**Problem details**
Please repeat the records below exactly, skipping any pictures.

**Dataset entries**

────

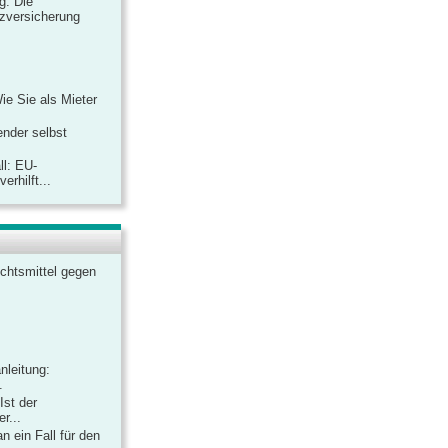
ag: Die
zversicherung
Wie Sie als Mieter
ender selbst
ll: EU-
rhilft...
chtsmittel gegen
nleitung:
.
Ist der
r...
 ein Fall für den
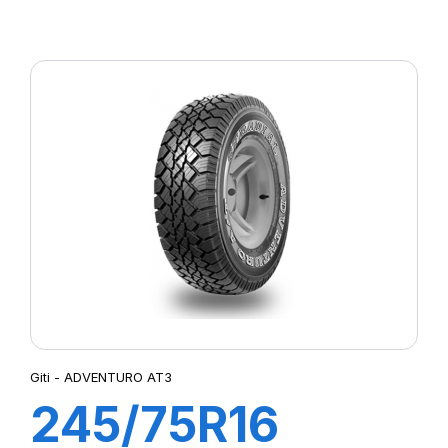
130/128M
GAR558
Giti - ADVENTURO AT3
245/75R16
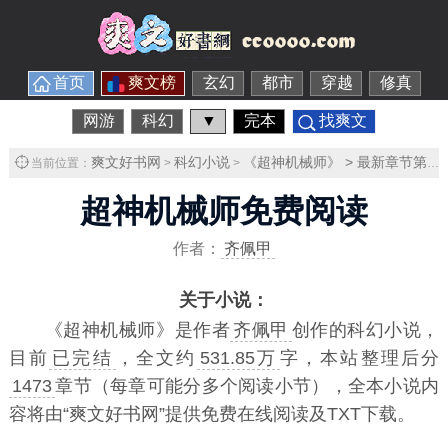
首页
爽文榜
玄幻
都市
穿越
修真
网游
科幻
▼
完本
找爽文
爽文好书网
科幻小说
《超神机械师》 > 最新章节第2页
当前位置：
>
>
超神机械师免费阅读
作者：
齐佩甲
关于小说：
《
超神机械师
》是作者
齐佩甲
创作的科幻小说，
目前
已完结
，全文约
531.85万
字，本站整理后分
1473
章节（每章可能分多个阅读小节），全本小说内
容将由“爽文好书网”提供免费在线阅读及TXT下载。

────

**Your response**
ag: Die
zversicherung
Wie Sie als Mieter
ender selbst
ll: EU-
rhilft...
chtsmittel gegen
nleitung:
.
Ist der
r...
 ein Fall für den
130/128M
GAR558
Giti - ADVENTURO AT3
245/75R16
首页
爽文榜
玄幻
都市
穿越
修真
网游
科幻
▼
完本
找爽文
爽文好书网
科幻小说
《超神机械师》 > 最新章节第2页
当前位置：
>
>
超神机械师免费阅读
作者：
齐佩甲
关于小说：
《
超神机械师
》是作者
齐佩甲
创作的科幻小说，
目前
已完结
，全文约
531.85万
字，本站整理后分
1473
章节（每章可能分多个阅读小节），全本小说内
容将由“爽文好书网”提供免费在线阅读及TXT下载。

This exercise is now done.